[[ DATA RECORDS open ]]

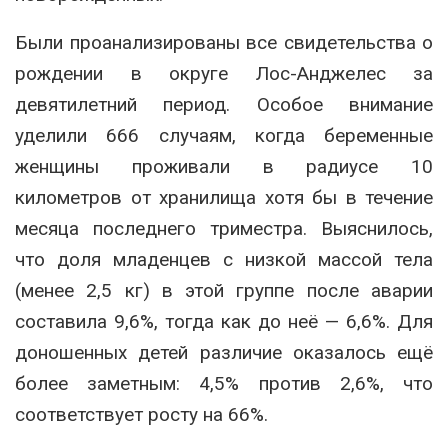
Были проанализированы все свидетельства о
рождении в округе Лос-Анджелес за
девятилетний период. Особое внимание
уделили 666 случаям, когда беременные
женщины проживали в радиусе 10
километров от хранилища хотя бы в течение
месяца последнего триместра. Выяснилось,
что доля младенцев с низкой массой тела
(менее 2,5 кг) в этой группе после аварии
составила 9,6%, тогда как до неё — 6,6%. Для
доношенных детей различие оказалось ещё
более заметным: 4,5% против 2,6%, что
соответствует росту на 66%.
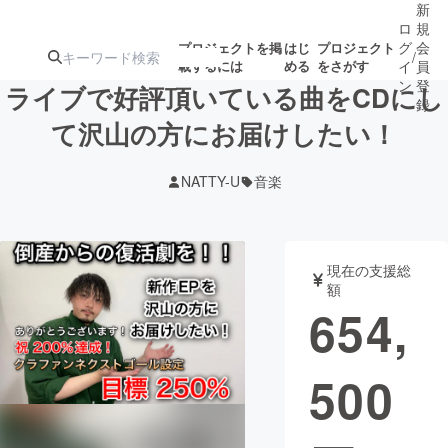
新
ロ
規
グ
会
プロジェクトを掲
はじ
プロジェクト
/
載するには
める
をさがす
イ
員
ン
登
ライブで好評頂いている曲をCDにし
録
て沢山の方にお届けしたい！
人気のプロ
注目のリ
注目の新着プロ
募集終了が近いプ
もうすぐ公開
NATTY-U
音楽
ジェクト
ターン
ジェクト
ロジェクト
されます
アート・写真
音楽
現在の支援総
額
654,
テクノロジー・ガジェット
ゲーム・サ
500
映像・映画
書籍・雑誌
ビジネス・起業
チャレンジ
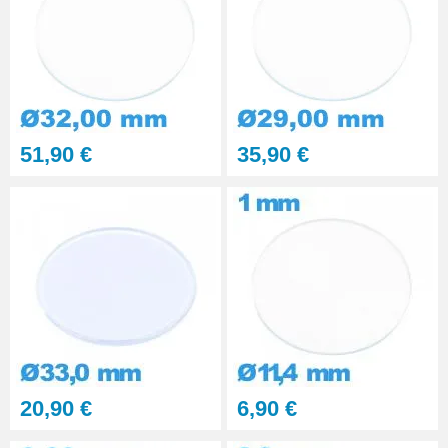
51,90 €
35,90 €
20,90 €
6,90 €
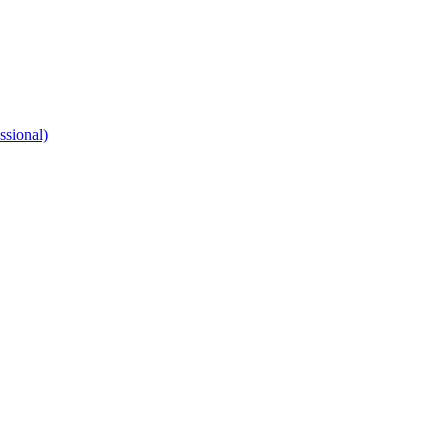
ssional)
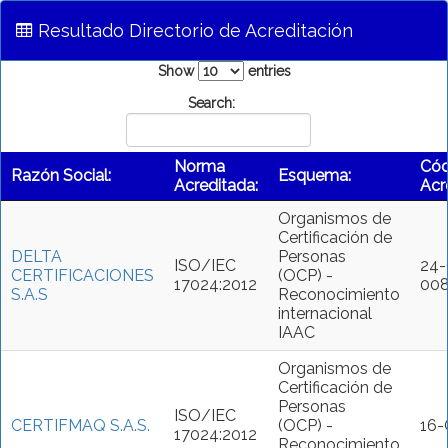
Resultado Directorio de Acreditación
Show
entries
Search:
Norma
Cód
Razón Social:
Esquema:
Acreditada:
Acr
Organismos de
Certificación de
DELTA
Personas
ISO/IEC
24
CERTIFICACIONES
(OCP) -
17024:2012
00
S.A.S
Reconocimiento
internacional
IAAC
Organismos de
Certificación de
Personas
ISO/IEC
CERTIFMAQ S.A.S.
(OCP) -
16
17024:2012
Reconocimiento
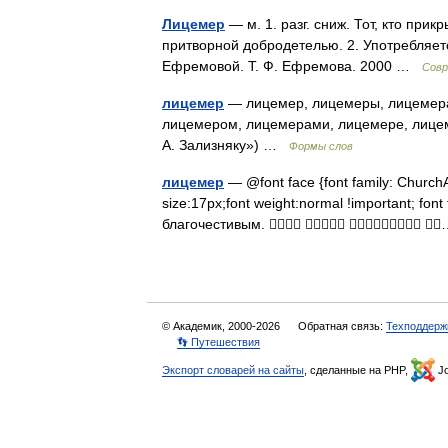
Лицемер
— м. 1. разг. сниж. Тот, кто при
притворной добродетелью. 2. Употребляет
Ефремовой. Т. Ф. Ефремова. 2000 …
Совр
лицемер
— лицемер, лицемеры, лицемера
лицемером, лицемерами, лицемере, лицем
А. Зализняку») …
Формы слов
лицемер
— @font face {font family: ChurchAri
size:17px;font weight:normal !important; fon
благочестивым.    
© Академик, 2000-2026
Обратная связь:
Техподдерж
👣 Путешествия
Экспорт словарей на сайты
, сделанные на PHP,
Jo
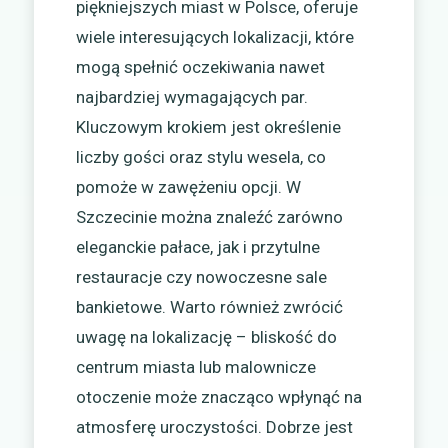
piękniejszych miast w Polsce, oferuje
wiele interesujących lokalizacji, które
mogą spełnić oczekiwania nawet
najbardziej wymagających par.
Kluczowym krokiem jest określenie
liczby gości oraz stylu wesela, co
pomoże w zawężeniu opcji. W
Szczecinie można znaleźć zarówno
eleganckie pałace, jak i przytulne
restauracje czy nowoczesne sale
bankietowe. Warto również zwrócić
uwagę na lokalizację – bliskość do
centrum miasta lub malownicze
otoczenie może znacząco wpłynąć na
atmosferę uroczystości. Dobrze jest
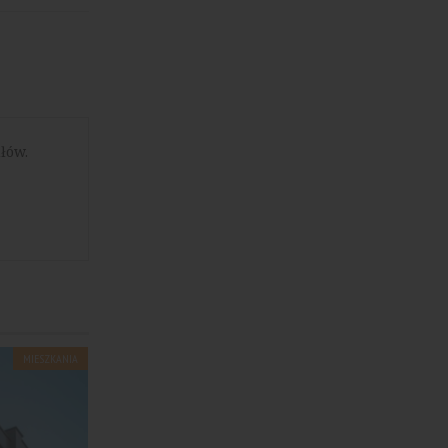
łów.
MIESZKANIA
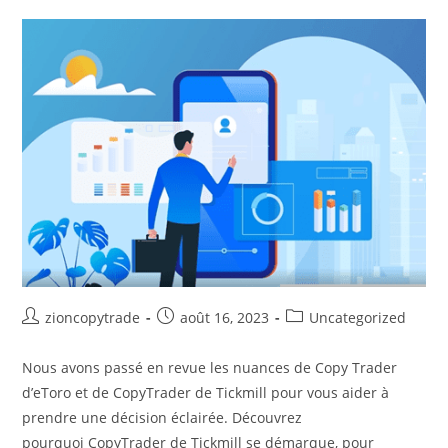
Auteur/autrice
Publication
Post
zioncopytrade
août 16, 2023
Uncategorized
de
publiée :
category:
la
Nous avons passé en revue les nuances de Copy Trader
publication :
d’eToro et de CopyTrader de Tickmill pour vous aider à
prendre une décision éclairée. Découvrez
pourquoi CopyTrader de Tickmill se démarque, pour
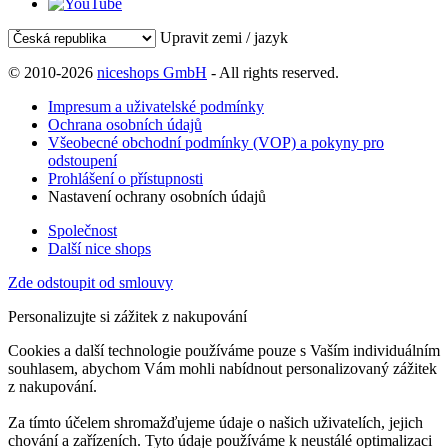
Upravit zemi / jazyk
© 2010-2026
niceshops GmbH
- All rights reserved.
Impresum a uživatelské podmínky
Ochrana osobních údajů
Všeobecné obchodní podmínky (VOP) a pokyny pro
odstoupení
Prohlášení o přístupnosti
Nastavení ochrany osobních údajů
Společnost
Další nice shops
Zde odstoupit od smlouvy
Personalizujte si zážitek z nakupování
Cookies a další technologie používáme pouze s Vaším individuálním
souhlasem, abychom Vám mohli nabídnout personalizovaný zážitek
z nakupování.
Za tímto účelem shromažďujeme údaje o našich uživatelích, jejich
chování a zařízeních. Tyto údaje používáme k neustálé optimalizaci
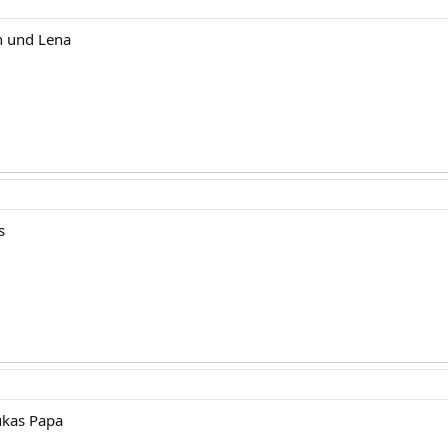
n und Lena
s
kas Papa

[[ DATA RECORDS closed ]]

(EXERCISE DETAILS): Please retype, exactly as they appear, the lines from the one with "d’eToro et de" through the final line of the material, both included, and drop any pictures.

(RESPONSE TO THE EXERCISE):
d’eToro et de CopyTrader de Tickmill pour vous aider à
prendre une décision éclairée. Découvrez
pourquoi CopyTrader de Tickmill se démarque, pour
Upravit zemi / jazyk
© 2010-2026
niceshops GmbH
- All rights reserved.
Impresum a uživatelské podmínky
Ochrana osobních údajů
Všeobecné obchodní podmínky (VOP) a pokyny pro
odstoupení
Prohlášení o přístupnosti
Nastavení ochrany osobních údajů
Společnost
Další nice shops
Zde odstoupit od smlouvy
Personalizujte si zážitek z nakupování
Cookies a další technologie používáme pouze s Vaším individuálním
souhlasem, abychom Vám mohli nabídnout personalizovaný zážitek
z nakupování.
Za tímto účelem shromažďujeme údaje o našich uživatelích, jejich
chování a zařízeních. Tyto údaje používáme k neustálé optimalizaci
n und Lena
s
kas Papa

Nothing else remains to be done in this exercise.